[EXERCISE DESCRIPTION] Restate word for word the entries below, starting with the line with "Hasonlítsa össze" and continuing through the line with "KELL SEGÍTSÉ". Include both of those lines and no others.

BEGIN

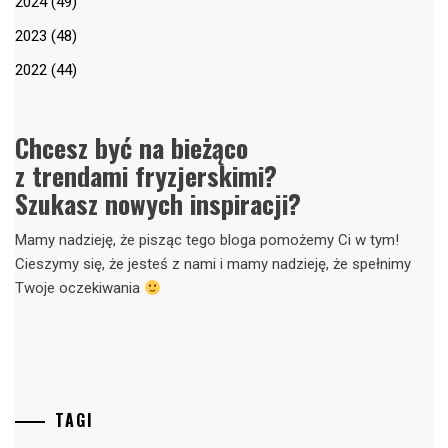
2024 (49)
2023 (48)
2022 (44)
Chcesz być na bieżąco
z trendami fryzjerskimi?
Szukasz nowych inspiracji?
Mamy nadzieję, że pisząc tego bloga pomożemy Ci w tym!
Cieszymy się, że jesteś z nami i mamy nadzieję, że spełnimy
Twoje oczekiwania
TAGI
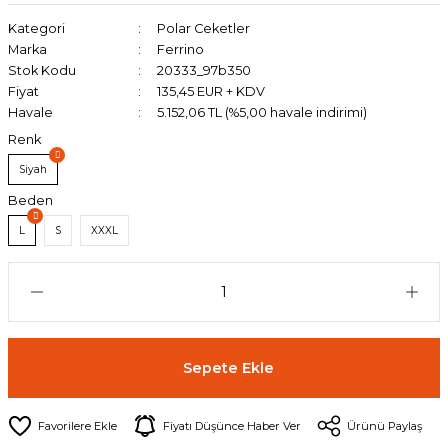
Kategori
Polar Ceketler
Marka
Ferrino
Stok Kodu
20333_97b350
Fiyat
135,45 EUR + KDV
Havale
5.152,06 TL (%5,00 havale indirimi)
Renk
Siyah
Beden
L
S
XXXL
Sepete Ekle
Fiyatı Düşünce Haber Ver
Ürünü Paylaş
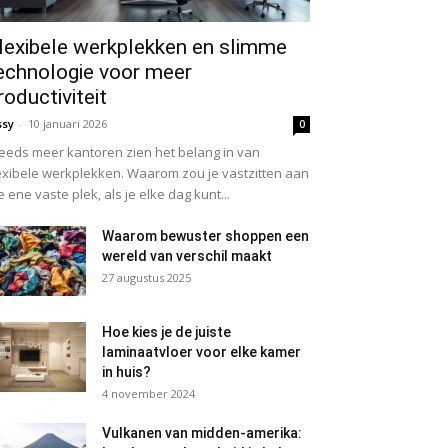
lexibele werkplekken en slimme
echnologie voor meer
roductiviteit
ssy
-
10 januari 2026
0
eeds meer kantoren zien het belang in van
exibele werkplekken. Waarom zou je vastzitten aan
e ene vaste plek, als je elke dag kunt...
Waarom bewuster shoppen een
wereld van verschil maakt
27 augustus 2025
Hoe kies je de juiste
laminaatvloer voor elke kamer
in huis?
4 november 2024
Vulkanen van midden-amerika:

END
BEGIN

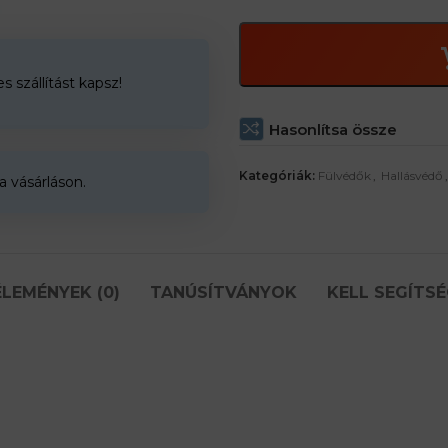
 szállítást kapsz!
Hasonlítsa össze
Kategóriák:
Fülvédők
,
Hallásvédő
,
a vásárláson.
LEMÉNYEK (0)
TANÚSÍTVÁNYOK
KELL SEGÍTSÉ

END
BEGIN

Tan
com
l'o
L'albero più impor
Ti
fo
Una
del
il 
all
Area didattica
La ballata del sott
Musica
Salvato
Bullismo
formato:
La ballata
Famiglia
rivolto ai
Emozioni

END

[TASK ANSWER]
Hasonlítsa össze
Kategóriák:
Fülvédők
,
Hallásvédő
,
a vásárláson.
LEMÉNYEK (0)
TANÚSÍTVÁNYOK
KELL SEGÍTSÉ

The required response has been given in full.